Data for this task
╔══

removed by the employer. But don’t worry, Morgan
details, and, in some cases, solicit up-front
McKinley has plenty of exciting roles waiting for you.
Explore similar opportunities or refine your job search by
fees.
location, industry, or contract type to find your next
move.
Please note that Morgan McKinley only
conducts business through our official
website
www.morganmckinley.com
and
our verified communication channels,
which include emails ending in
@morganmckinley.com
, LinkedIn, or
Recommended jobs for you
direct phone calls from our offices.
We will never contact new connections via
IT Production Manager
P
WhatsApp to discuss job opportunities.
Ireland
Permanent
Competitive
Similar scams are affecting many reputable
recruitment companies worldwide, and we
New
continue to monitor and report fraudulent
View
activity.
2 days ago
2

╚══
╔══

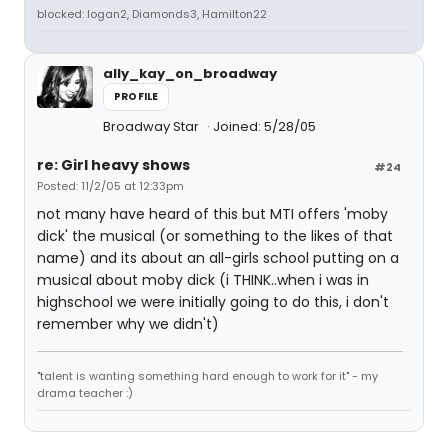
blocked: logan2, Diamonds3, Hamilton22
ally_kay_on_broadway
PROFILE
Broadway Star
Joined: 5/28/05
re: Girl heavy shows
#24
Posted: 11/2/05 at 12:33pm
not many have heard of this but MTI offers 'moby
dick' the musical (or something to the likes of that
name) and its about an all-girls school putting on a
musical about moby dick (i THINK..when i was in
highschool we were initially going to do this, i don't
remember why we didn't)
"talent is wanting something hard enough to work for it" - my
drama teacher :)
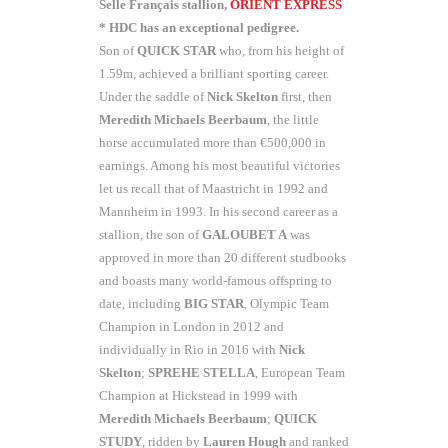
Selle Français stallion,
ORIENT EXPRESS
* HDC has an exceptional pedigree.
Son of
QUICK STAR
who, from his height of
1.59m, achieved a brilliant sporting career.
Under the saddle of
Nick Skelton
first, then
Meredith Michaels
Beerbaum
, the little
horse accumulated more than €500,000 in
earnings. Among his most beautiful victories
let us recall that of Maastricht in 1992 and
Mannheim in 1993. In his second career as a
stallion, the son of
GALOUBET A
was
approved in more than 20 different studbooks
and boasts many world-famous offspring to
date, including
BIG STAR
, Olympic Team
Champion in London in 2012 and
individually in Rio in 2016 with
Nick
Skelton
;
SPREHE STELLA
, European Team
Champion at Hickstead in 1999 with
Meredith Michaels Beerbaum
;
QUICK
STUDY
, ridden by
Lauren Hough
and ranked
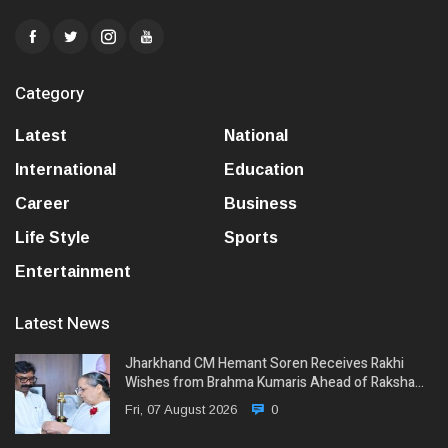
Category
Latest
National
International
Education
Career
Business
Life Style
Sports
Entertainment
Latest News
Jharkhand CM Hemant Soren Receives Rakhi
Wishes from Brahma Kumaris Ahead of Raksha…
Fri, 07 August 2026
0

╚══

Work required
Lines with "stallion": copy every one of them from the listing above.

Task result
Selle Français stallion,
stallion, the son of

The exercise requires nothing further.